[Saved entries]
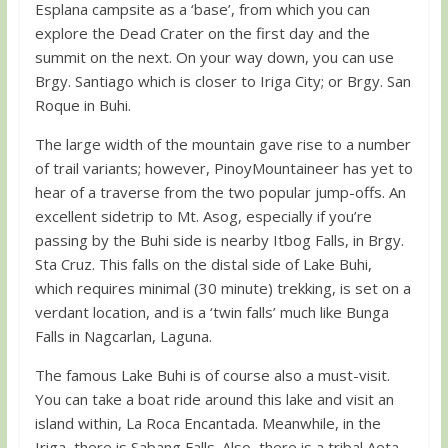
Esplana campsite as a ‘base’, from which you can
explore the Dead Crater on the first day and the
summit on the next. On your way down, you can use
Brgy. Santiago which is closer to Iriga City; or Brgy. San
Roque in Buhi.
The large width of the mountain gave rise to a number
of trail variants; however, PinoyMountaineer has yet to
hear of a traverse from the two popular jump-offs. An
excellent sidetrip to Mt. Asog, especially if you’re
passing by the Buhi side is nearby Itbog Falls, in Brgy.
Sta Cruz. This falls on the distal side of Lake Buhi,
which requires minimal (30 minute) trekking, is set on a
verdant location, and is a ‘twin falls’ much like Bunga
Falls in Nagcarlan, Laguna.
The famous Lake Buhi is of course also a must-visit.
You can take a boat ride around this lake and visit an
island within, La Roca Encantada. Meanwhile, in the
Iriga, there is Sabang Falls. Also, there is a tribal Aeta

__DESCRIPTION OF THE TASK__
The records are to be returned word for word, without any of their pictures.

__REPLY TO THE TASK__
Esplana campsite as a ‘base’, from which you can
explore the Dead Crater on the first day and the
summit on the next. On your way down, you can use
Brgy. Santiago which is closer to Iriga City; or Brgy. San
Roque in Buhi.
The large width of the mountain gave rise to a number
of trail variants; however, PinoyMountaineer has yet to
hear of a traverse from the two popular jump-offs. An
excellent sidetrip to Mt. Asog, especially if you’re
passing by the Buhi side is nearby Itbog Falls, in Brgy.
Sta Cruz. This falls on the distal side of Lake Buhi,
which requires minimal (30 minute) trekking, is set on a
verdant location, and is a ‘twin falls’ much like Bunga
Falls in Nagcarlan, Laguna.
The famous Lake Buhi is of course also a must-visit.
You can take a boat ride around this lake and visit an
island within, La Roca Encantada. Meanwhile, in the
Iriga, there is Sabang Falls. Also, there is a tribal Aeta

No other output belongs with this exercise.